═════ Supplied information ═════

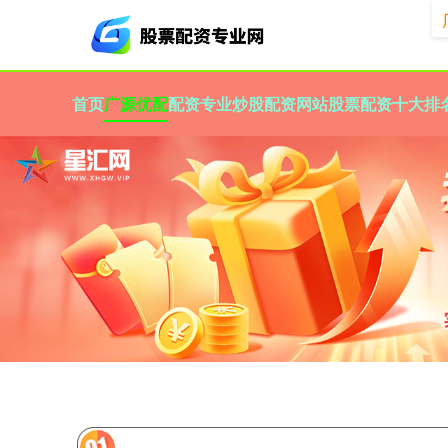
首页
广源优配
配资专业炒股配资网站
股票配资十大排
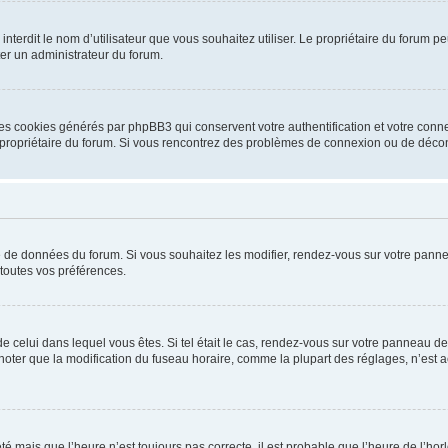
ou interdit le nom d’utilisateur que vous souhaitez utiliser. Le propriétaire du forum
ter un administrateur du forum.
les cookies générés par phpBB3 qui conservent votre authentification et votre conn
r le propriétaire du forum. Si vous rencontrez des problèmes de connexion ou de déc
se de données du forum. Si vous souhaitez les modifier, rendez-vous sur votre pannea
toutes vos préférences.
 de celui dans lequel vous êtes. Si tel était le cas, rendez-vous sur votre panneau de 
er que la modification du fuseau horaire, comme la plupart des réglages, n’est acces
été mais que l’heure n’est toujours pas correcte, il est probable que l’heure de l’hor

═════

What to produce ▸ The records, exactly as written but without images, should be returned.

Output for this task ▸
首页
广源优配
配资专业炒股配资网站
股票配资十大排
ou interdit le nom d’utilisateur que vous souhaitez utiliser. Le propriétaire du forum
ter un administrateur du forum.
les cookies générés par phpBB3 qui conservent votre authentification et votre conn
r le propriétaire du forum. Si vous rencontrez des problèmes de connexion ou de déc
se de données du forum. Si vous souhaitez les modifier, rendez-vous sur votre pannea
toutes vos préférences.
 de celui dans lequel vous êtes. Si tel était le cas, rendez-vous sur votre panneau de 
er que la modification du fuseau horaire, comme la plupart des réglages, n’est acces
été mais que l’heure n’est toujours pas correcte, il est probable que l’heure de l’hor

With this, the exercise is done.